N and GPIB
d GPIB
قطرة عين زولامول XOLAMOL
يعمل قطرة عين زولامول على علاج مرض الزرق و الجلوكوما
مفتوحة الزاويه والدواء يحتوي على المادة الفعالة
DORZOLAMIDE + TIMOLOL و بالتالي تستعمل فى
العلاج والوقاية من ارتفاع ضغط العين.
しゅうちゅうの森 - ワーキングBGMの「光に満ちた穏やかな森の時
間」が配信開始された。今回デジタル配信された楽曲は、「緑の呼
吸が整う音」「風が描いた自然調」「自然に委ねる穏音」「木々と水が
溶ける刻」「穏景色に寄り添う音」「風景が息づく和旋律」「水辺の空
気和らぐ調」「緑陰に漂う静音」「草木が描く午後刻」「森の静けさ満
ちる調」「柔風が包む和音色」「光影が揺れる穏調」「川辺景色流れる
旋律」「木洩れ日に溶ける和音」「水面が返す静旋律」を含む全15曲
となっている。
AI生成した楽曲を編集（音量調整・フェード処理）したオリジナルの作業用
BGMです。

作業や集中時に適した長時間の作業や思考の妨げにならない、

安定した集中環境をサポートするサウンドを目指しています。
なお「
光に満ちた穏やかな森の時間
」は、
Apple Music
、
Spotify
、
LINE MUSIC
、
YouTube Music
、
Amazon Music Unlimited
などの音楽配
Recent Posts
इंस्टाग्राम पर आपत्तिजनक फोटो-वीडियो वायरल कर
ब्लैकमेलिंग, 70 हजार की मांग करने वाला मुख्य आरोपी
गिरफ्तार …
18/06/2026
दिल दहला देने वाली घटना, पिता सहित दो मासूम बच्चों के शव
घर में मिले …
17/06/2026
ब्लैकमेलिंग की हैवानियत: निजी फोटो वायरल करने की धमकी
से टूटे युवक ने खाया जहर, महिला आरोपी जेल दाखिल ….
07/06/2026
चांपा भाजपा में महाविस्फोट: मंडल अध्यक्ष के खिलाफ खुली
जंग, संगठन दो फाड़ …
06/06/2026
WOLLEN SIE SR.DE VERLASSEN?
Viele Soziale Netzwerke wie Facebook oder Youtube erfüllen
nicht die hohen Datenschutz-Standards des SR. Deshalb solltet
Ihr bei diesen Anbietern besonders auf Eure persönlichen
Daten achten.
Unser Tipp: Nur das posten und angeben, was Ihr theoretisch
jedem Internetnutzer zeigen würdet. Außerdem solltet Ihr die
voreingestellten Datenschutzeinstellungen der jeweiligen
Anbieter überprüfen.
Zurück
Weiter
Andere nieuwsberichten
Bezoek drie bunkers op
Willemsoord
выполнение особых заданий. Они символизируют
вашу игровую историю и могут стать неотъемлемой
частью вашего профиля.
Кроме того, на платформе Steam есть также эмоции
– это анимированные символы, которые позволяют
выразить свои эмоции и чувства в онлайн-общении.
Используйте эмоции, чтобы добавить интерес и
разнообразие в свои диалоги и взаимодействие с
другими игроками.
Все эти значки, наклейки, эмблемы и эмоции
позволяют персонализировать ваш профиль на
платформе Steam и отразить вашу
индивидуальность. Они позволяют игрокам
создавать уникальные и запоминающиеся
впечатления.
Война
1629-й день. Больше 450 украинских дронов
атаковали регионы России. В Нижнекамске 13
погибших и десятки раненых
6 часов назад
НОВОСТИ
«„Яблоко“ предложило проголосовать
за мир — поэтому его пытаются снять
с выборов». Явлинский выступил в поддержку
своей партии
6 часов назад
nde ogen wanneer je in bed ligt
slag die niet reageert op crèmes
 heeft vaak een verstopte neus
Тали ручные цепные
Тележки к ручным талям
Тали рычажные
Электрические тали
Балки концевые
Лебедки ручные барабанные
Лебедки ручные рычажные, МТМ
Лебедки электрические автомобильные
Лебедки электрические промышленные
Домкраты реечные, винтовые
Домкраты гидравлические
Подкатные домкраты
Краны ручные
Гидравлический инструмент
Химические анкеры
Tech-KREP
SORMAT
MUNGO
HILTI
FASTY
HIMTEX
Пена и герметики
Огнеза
▬▬▬
**Exercise prompt**
In the records above, how many lines contain the word "قطرة"? Say only the number.

**Task solution**
2